Russ is doing the same menu at Dinner Lab Houston; this dish was so good, I thought about going down to get it again. Then I weighed this dish versus having to actually be in Houston and decided it wasn't worth it.
His second course - and the most popular entree of the evening - were Sheep's Milk Ricotta Dumplings. I'm not sure anything about this dish was Mediterranean aside from the little pillowy dumplings, but it was outrageously good. Give me a Southern American + Greek restaurant! Russ cooked the crawfish in a crawfish stock with the lima beans and corn, then topped it with tobacco onions.
The result reminded me of something my grandma would have cooked when we were younger. Fresh, hearty, probably more unhealthy than it looks.

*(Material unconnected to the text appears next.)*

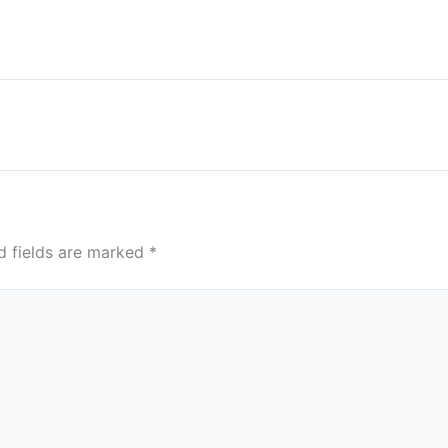
d fields are marked
*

I would happily, joyously pay for this at a restaurant.
This was the controversial dish of the evening, as octopus tends to be. Due to issues with the oven, some of the smoked octopus was undercooked, resulting in a chewy bite of seafood. I guess I was lucky, because my piece was tender. The octopus' smoked flavored was complimented by pickled shallots and mushrooms and subdued by coriander yogurt.

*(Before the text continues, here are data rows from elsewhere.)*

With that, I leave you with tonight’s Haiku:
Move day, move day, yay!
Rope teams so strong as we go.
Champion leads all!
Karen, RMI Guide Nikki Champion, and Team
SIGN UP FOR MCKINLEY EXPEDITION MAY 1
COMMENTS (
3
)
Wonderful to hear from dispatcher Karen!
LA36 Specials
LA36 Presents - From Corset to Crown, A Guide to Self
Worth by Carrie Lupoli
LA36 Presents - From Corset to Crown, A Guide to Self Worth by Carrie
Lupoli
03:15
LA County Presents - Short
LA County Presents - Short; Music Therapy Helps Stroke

Lamb shoulders were donated from Border Springs Farm in Virginia, then slow roasted until it was time to serve. Like everyone worthy of your trust, I love nothing more than the taste of slow cooked, smoked meat. Seeing these lambs come out of the oven, I contemplated taking one and leaving, tearing it apart and eating it handful by handful like they serve it at Kapnos in D.C.
What you can't see in the pictures is the bulgar trahana, which tastes like grits and bulgar made a baby. The bulgar is cooked with dairy, resulting in a creamier texture and milder flavor. The red sauce you see at the bottom is a homemade harissa, also incredibly tasty. I will be going all Zero Dark Thirty on Russ to get that recipe. Grilled okra and baby vidalias rounded it off. If forced to pick 3 dishes from the meal to eat again, it'd easily be the tuna, dumplings, and the tsoureki shortcake with basil ice cream. Sweet desserts do about as much for me as monogamy does for Don Draper. They're wasted on me. This, however, was not. The tsoureki has mahlab, a spice made from cherry pits, giving it an almondy, nutty hint. On top of that was a thin layer of the piney, sappy mastic oil, then sweetened yogurt, strawberries, and finally, the basil ice cream.

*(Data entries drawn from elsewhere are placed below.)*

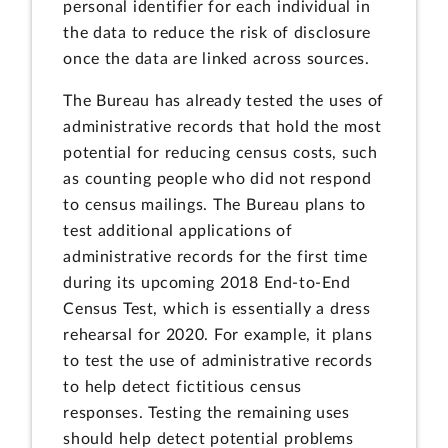
personal identifier for each individual in
the data to reduce the risk of disclosure
once the data are linked across sources.
The Bureau has already tested the uses of
administrative records that hold the most
potential for reducing census costs, such
as counting people who did not respond
to census mailings. The Bureau plans to
test additional applications of
administrative records for the first time
during its upcoming 2018 End-to-End
Census Test, which is essentially a dress
rehearsal for 2020. For example, it plans
to test the use of administrative records
to help detect fictitious census
responses. Testing the remaining uses
should help detect potential problems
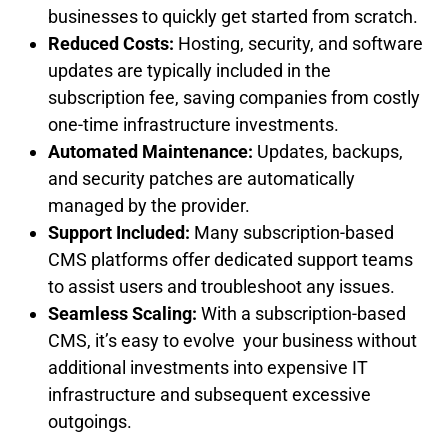
businesses to quickly get started from scratch.
Reduced Costs:
Hosting, security, and software
updates are typically included in the
subscription fee, saving companies from costly
one-time infrastructure investments.
Automated Maintenance:
Updates, backups,
and security patches are automatically
managed by the provider.
Support Included:
Many subscription-based
CMS platforms offer dedicated support teams
to assist users and troubleshoot any issues.
Seamless Scaling:
With a subscription-based
CMS, it’s easy to evolve your business without
additional investments into expensive IT
infrastructure and subsequent excessive
outgoings.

The ice cream was on the same level (or maybe even higher...) than Anne Croy's basil gelato at Pastaria. You could tell looking around the room that this dessert was a home run. People stopped talking and just focused on eating as much as the could as quickly as they could, then trying to figure out who around them wasn't going to finish theirs.
Russ' Dinner Lab gave St. Louisans food that they can't find here otherwise. His love of Greek cooking combined with years in the South have left him with a unique voice in the culinary world. I hope he decides to make St. Louis his home once again - he'd have my business.